Task to complete:
Repeat exactly, and only, the lines below starting at the line that contains "kító és nyírószilárdsági" and ending at the line that contains "01 juni 2026", inclusive of both.

^^^^^^^^^^^^^^^^

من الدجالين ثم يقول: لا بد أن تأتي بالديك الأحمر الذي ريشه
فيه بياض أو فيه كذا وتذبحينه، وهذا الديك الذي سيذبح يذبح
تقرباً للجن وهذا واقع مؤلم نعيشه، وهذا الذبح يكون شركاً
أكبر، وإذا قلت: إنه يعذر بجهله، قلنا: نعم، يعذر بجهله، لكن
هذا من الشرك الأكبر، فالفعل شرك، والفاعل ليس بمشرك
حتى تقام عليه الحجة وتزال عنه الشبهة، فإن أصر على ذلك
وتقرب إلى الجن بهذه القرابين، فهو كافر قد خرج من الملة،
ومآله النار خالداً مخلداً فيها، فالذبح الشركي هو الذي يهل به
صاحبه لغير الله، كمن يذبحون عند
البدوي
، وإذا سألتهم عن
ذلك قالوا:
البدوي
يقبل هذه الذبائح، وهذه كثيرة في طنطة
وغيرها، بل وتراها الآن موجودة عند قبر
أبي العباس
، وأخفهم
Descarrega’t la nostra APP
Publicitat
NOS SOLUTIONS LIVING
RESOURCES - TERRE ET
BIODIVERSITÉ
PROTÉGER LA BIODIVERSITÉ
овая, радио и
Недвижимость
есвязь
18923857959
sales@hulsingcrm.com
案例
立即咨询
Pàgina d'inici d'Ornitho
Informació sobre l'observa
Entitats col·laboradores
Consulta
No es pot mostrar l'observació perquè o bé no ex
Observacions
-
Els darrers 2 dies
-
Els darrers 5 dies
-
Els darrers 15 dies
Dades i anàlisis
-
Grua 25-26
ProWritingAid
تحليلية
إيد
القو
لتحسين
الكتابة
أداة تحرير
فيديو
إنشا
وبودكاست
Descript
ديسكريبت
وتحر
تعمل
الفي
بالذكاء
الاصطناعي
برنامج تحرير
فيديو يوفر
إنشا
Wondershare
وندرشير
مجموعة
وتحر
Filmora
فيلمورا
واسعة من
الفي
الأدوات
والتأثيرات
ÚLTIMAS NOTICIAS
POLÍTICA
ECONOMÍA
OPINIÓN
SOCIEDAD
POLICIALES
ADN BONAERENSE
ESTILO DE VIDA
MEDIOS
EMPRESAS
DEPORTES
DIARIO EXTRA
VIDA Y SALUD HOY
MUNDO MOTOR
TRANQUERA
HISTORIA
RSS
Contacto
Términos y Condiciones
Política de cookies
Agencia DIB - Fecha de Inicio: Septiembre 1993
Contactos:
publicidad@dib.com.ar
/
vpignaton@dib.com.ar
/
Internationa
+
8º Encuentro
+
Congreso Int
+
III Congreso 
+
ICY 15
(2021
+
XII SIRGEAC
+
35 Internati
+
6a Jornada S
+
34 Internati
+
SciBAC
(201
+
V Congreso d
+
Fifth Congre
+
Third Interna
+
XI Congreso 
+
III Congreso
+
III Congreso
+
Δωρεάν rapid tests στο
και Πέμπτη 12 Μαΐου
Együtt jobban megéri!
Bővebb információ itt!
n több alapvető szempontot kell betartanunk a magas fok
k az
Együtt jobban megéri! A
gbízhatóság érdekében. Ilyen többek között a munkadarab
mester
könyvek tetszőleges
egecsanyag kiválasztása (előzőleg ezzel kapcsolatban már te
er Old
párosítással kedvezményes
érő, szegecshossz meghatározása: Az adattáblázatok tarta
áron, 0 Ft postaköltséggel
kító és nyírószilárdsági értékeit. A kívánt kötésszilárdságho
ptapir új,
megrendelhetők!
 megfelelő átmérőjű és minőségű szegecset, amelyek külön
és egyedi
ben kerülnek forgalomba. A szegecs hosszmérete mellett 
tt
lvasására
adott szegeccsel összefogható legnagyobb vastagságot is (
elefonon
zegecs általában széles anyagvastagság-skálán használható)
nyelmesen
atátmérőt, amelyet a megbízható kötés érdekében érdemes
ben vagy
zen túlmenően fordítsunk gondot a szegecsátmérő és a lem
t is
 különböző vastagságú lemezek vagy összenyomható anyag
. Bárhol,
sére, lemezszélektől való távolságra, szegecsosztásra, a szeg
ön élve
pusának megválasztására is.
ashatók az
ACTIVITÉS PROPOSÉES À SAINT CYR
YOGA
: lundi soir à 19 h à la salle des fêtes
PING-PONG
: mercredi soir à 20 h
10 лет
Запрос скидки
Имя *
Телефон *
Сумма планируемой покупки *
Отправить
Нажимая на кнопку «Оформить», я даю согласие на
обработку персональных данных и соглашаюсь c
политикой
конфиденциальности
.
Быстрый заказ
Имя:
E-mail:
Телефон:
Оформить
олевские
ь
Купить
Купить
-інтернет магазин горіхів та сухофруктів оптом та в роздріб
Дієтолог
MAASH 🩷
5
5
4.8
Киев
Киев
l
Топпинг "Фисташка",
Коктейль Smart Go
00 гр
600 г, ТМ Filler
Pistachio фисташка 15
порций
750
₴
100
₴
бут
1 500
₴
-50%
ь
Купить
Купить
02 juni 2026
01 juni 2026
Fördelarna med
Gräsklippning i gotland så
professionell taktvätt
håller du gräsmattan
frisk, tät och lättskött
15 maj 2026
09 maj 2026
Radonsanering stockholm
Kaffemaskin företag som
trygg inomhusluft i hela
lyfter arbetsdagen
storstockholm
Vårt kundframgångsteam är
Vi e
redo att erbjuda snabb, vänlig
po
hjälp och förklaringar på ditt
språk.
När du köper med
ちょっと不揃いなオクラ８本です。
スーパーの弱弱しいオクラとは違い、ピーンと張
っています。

^^^^^^^^^^^^^^^^

Answer to this problem:
kító és nyírószilárdsági értékeit. A kívánt kötésszilárdságho
ptapir új,
megrendelhetők!
 megfelelő átmérőjű és minőségű szegecset, amelyek külön
és egyedi
ben kerülnek forgalomba. A szegecs hosszmérete mellett 
tt
lvasására
adott szegeccsel összefogható legnagyobb vastagságot is (
elefonon
zegecs általában széles anyagvastagság-skálán használható)
nyelmesen
atátmérőt, amelyet a megbízható kötés érdekében érdemes
ben vagy
zen túlmenően fordítsunk gondot a szegecsátmérő és a lem
t is
 különböző vastagságú lemezek vagy összenyomható anyag
. Bárhol,
sére, lemezszélektől való távolságra, szegecsosztásra, a szeg
ön élve
pusának megválasztására is.
ashatók az
ACTIVITÉS PROPOSÉES À SAINT CYR
YOGA
: lundi soir à 19 h à la salle des fêtes
PING-PONG
: mercredi soir à 20 h
10 лет
Запрос скидки
Имя *
Телефон *
Сумма планируемой покупки *
Отправить
Нажимая на кнопку «Оформить», я даю согласие на
обработку персональных данных и соглашаюсь c
политикой
конфиденциальности
.
Быстрый заказ
Имя:
E-mail:
Телефон:
Оформить
олевские
ь
Купить
Купить
-інтернет магазин горіхів та сухофруктів оптом та в роздріб
Дієтолог
MAASH 🩷
5
5
4.8
Киев
Киев
l
Топпинг "Фисташка",
Коктейль Smart Go
00 гр
600 г, ТМ Filler
Pistachio фисташка 15
порций
750
₴
100
₴
бут
1 500
₴
-50%
ь
Купить
Купить
02 juni 2026
01 juni 2026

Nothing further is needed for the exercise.